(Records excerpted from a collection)
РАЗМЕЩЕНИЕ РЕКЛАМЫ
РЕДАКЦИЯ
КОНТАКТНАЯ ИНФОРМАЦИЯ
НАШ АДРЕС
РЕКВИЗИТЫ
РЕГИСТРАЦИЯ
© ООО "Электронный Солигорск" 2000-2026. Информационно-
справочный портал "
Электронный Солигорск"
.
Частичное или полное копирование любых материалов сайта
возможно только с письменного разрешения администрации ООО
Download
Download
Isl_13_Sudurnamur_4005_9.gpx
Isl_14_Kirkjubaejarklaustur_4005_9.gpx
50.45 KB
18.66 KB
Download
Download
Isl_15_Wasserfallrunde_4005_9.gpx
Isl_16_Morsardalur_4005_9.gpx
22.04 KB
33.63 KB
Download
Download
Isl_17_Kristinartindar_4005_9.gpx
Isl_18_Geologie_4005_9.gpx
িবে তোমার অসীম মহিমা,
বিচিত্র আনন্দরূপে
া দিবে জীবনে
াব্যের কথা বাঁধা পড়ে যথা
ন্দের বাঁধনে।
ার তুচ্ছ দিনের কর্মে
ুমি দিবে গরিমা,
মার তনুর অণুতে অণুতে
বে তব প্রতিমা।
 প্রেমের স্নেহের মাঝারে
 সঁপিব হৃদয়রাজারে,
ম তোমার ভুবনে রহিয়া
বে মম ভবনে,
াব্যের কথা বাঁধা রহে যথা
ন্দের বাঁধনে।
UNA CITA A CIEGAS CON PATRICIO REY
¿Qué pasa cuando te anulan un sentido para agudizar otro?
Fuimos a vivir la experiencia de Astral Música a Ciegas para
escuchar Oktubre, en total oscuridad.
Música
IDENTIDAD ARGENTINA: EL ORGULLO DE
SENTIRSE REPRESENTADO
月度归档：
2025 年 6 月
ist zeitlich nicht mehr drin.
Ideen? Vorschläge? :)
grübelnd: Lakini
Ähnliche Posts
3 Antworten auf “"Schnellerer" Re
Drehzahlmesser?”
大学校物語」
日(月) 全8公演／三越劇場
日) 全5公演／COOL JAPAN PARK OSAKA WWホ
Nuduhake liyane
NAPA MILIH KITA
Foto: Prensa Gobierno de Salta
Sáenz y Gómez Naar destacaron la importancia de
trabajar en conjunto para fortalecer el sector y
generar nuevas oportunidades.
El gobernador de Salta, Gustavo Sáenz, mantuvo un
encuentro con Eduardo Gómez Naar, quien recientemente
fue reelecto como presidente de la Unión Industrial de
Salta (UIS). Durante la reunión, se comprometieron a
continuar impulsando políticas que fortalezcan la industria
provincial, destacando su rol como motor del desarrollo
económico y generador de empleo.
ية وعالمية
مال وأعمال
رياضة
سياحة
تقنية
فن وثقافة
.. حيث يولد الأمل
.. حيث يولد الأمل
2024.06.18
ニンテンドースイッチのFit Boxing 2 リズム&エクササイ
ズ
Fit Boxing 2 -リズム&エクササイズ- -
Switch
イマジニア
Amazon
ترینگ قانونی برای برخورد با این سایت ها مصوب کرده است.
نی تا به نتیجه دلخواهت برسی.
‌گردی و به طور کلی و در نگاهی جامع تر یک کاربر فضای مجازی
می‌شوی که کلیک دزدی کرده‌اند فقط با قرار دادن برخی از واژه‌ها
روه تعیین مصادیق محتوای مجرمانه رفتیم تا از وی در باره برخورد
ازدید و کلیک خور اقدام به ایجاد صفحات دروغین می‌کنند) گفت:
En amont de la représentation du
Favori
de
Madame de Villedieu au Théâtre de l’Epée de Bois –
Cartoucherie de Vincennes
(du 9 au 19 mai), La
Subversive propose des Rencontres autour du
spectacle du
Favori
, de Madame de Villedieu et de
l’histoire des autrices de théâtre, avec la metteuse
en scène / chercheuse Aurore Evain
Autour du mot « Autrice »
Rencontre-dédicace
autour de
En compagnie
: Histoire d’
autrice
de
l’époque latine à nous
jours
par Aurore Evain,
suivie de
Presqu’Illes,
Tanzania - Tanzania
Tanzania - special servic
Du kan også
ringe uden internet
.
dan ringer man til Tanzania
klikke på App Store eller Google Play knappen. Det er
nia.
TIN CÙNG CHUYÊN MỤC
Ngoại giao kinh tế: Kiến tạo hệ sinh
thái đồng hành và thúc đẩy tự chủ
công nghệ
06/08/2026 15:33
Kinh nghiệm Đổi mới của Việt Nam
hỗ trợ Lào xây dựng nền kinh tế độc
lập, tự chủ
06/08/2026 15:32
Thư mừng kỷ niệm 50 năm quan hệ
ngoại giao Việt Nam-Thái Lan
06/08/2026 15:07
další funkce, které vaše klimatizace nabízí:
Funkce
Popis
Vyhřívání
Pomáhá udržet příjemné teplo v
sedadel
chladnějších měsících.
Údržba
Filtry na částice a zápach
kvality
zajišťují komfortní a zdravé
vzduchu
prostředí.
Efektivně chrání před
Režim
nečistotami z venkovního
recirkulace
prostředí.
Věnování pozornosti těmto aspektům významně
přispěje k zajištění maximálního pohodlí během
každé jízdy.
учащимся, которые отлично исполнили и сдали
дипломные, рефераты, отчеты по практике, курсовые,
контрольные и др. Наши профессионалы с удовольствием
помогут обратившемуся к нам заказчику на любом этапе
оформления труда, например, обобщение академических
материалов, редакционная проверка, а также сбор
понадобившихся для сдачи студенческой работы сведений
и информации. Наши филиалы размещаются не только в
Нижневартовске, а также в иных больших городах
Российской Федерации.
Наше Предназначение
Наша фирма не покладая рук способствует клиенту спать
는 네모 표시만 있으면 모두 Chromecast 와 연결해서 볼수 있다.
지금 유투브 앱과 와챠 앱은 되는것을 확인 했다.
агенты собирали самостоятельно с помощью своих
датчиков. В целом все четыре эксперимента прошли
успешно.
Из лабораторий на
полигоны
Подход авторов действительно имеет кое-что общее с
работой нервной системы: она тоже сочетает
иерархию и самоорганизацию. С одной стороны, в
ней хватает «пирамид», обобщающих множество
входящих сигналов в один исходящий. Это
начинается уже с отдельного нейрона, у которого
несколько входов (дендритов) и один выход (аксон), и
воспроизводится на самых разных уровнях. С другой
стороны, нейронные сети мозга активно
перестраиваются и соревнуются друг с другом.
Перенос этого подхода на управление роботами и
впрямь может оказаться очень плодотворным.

*WHAT IS NEEDED*.
Retrieve each line from the records above where the word "Boxing" occurs.

*RESULT OF THE EXERCISE*.
ニンテンドースイッチのFit Boxing 2 リズム&エクササイ
Fit Boxing 2 -リズム&エクササイズ- -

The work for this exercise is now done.